=== Exercise ===
Retype the data below verbatim; pictures do not belong in the copy.

----- Supplied data

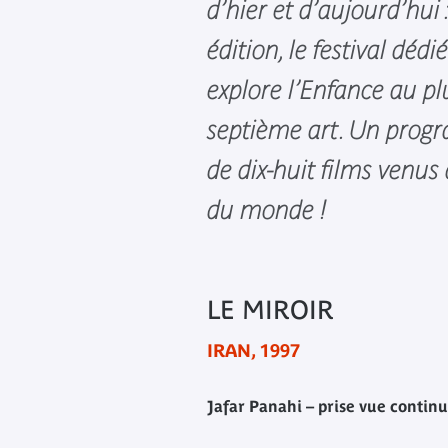
d’hier et d’aujourd’hui
édition, le festival déd
explore l’Enfance au plu
septième art. Un prog
de dix-huit films venus
du monde !
LE MIROIR
IRAN, 1997
Jafar Panahi – prise vue conti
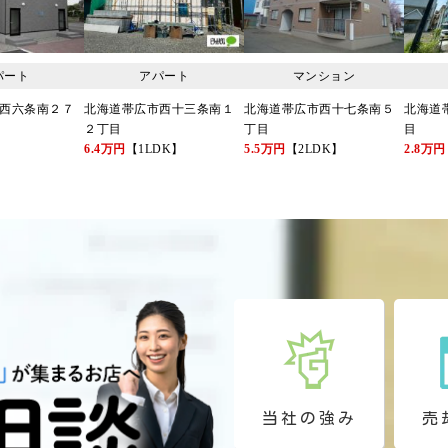
当社の強み
売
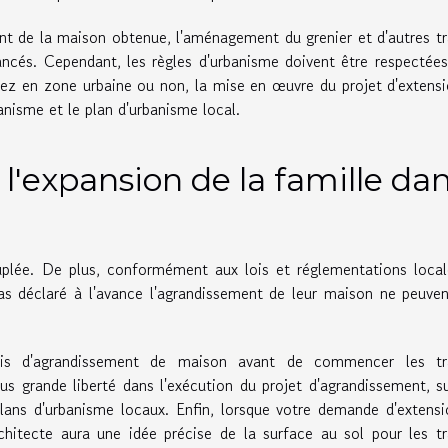
ent de la maison obtenue, l'aménagement du grenier et d'autres t
ncés. Cependant, les règles d'urbanisme doivent être respectée
ez en zone urbaine ou non, la mise en œuvre du projet d'extens
banisme et le plan d'urbanisme local.
'expansion de la famille da
lée. De plus, conformément aux lois et réglementations local
pas déclaré à l'avance l'agrandissement de leur maison ne peuve
mis d'agrandissement de maison avant de commencer les tr
us grande liberté dans l'exécution du projet d'agrandissement, s
 plans d'urbanisme locaux. Enfin, lorsque votre demande d'extens
chitecte aura une idée précise de la surface au sol pour les t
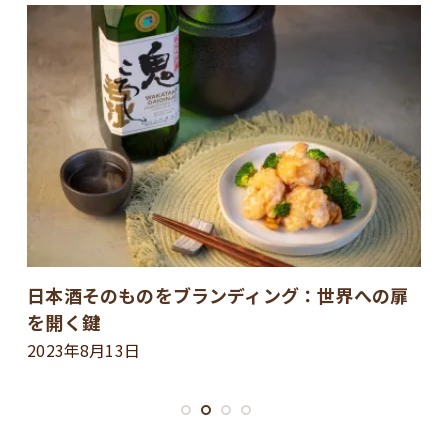
日本酒そのものをブランディング：世界への扉
日
を開く鍵
ッ
2023年8月13日
2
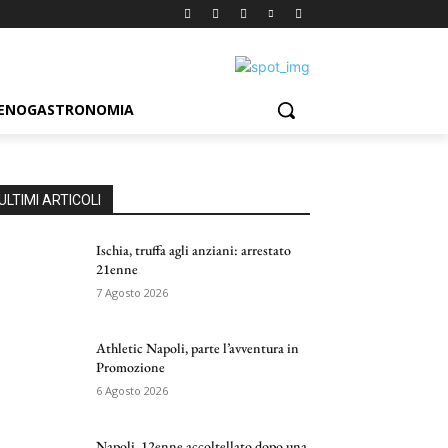
ENOGASTRONOMIA
ULTIMI ARTICOLI
Ischia, truffa agli anziani: arrestato
21enne
7 Agosto 2026
Athletic Napoli, parte l’avventura in
Promozione
6 Agosto 2026
Napoli, 12enne accoltellato dopo una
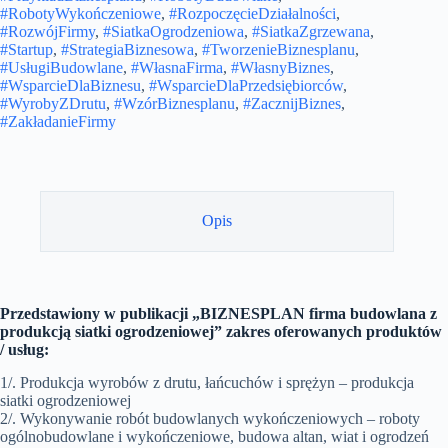
#RobotyWykończeniowe
,
#RozpoczęcieDziałalności
,
#RozwójFirmy
,
#SiatkaOgrodzeniowa
,
#SiatkaZgrzewana
,
#Startup
,
#StrategiaBiznesowa
,
#TworzenieBiznesplanu
,
#UsługiBudowlane
,
#WłasnaFirma
,
#WłasnyBiznes
,
#WsparcieDlaBiznesu
,
#WsparcieDlaPrzedsiębiorców
,
#WyrobyZDrutu
,
#WzórBiznesplanu
,
#ZacznijBiznes
,
#ZakładanieFirmy
Opis
Przedstawiony w publikacji „BIZNESPLAN firma budowlana z
produkcją siatki ogrodzeniowej” zakres oferowanych produktów
/ usług:
1/. Produkcja wyrobów z drutu, łańcuchów i sprężyn – produkcja
siatki ogrodzeniowej
2/. Wykonywanie robót budowlanych wykończeniowych – roboty
ogólnobudowlane i wykończeniowe, budowa altan, wiat i ogrodzeń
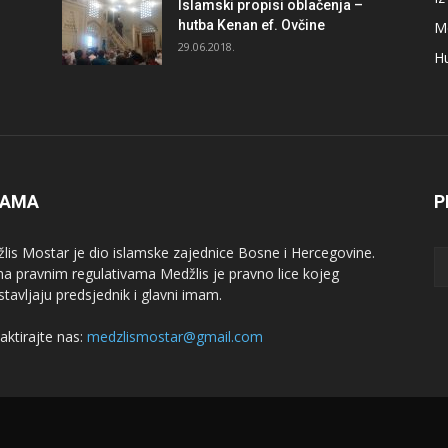
Islamski propisi oblačenja –
hutba Kenan ef. Ovčine
M
29.06.2018.
H
NAMA
P
lis Mostar je dio islamske zajednice Bosne i Hercegovine.
a pravnim regulativama Medžlis je pravno lice kojeg
stavljaju predsjednik i glavni imam.
aktirajte nas:
medzlismostar@gmail.com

----------

=== Response ===
d’hier et d’aujourd’hui
édition, le festival déd
explore l’Enfance au plu
septième art. Un prog
de dix-huit films venus
du monde !
LE MIROIR
IRAN, 1997
Jafar Panahi – prise vue conti
当社の強み
売
ent de la maison obtenue, l'aménagement du grenier et d'autres t
ncés. Cependant, les règles d'urbanisme doivent être respectée
ez en zone urbaine ou non, la mise en œuvre du projet d'extens
banisme et le plan d'urbanisme local.
'expansion de la famille da
lée. De plus, conformément aux lois et réglementations local
pas déclaré à l'avance l'agrandissement de leur maison ne peuve
mis d'agrandissement de maison avant de commencer les tr
us grande liberté dans l'exécution du projet d'agrandissement, s
 plans d'urbanisme locaux. Enfin, lorsque votre demande d'extens
chitecte aura une idée précise de la surface au sol pour les t
日本酒そのものをブランディング：世界への扉
日
を開く鍵
ッ
2023年8月13日
2
ENOGASTRONOMIA
ULTIMI ARTICOLI
Ischia, truffa agli anziani: arrestato
21enne
7 Agosto 2026
Athletic Napoli, parte l’avventura in
Promozione
6 Agosto 2026
Napoli, 12enne accoltellato dopo una
#RobotyWykończeniowe
,
#RozpoczęcieDziałalności
,
#RozwójFirmy
,
#SiatkaOgrodzeniowa
,
#SiatkaZgrzewana
,
#Startup
,
#StrategiaBiznesowa
,
#TworzenieBiznesplanu
,
#UsługiBudowlane
,
#WłasnaFirma
,
#WłasnyBiznes
,
#WsparcieDlaBiznesu
,
#WsparcieDlaPrzedsiębiorców
,
#WyrobyZDrutu
,
#WzórBiznesplanu
,
#ZacznijBiznes
,
#ZakładanieFirmy
Opis
Przedstawiony w publikacji „BIZNESPLAN firma budowlana z
produkcją siatki ogrodzeniowej” zakres oferowanych produktów
/ usług:
1/. Produkcja wyrobów z drutu, łańcuchów i sprężyn – produkcja
siatki ogrodzeniowej
2/. Wykonywanie robót budowlanych wykończeniowych – roboty
ogólnobudowlane i wykończeniowe, budowa altan, wiat i ogrodzeń
Islamski propisi oblačenja –
hutba Kenan ef. Ovčine
M
29.06.2018.
H
NAMA
P
lis Mostar je dio islamske zajednice Bosne i Hercegovine.
a pravnim regulativama Medžlis je pravno lice kojeg
stavljaju predsjednik i glavni imam.
aktirajte nas:
medzlismostar@gmail.com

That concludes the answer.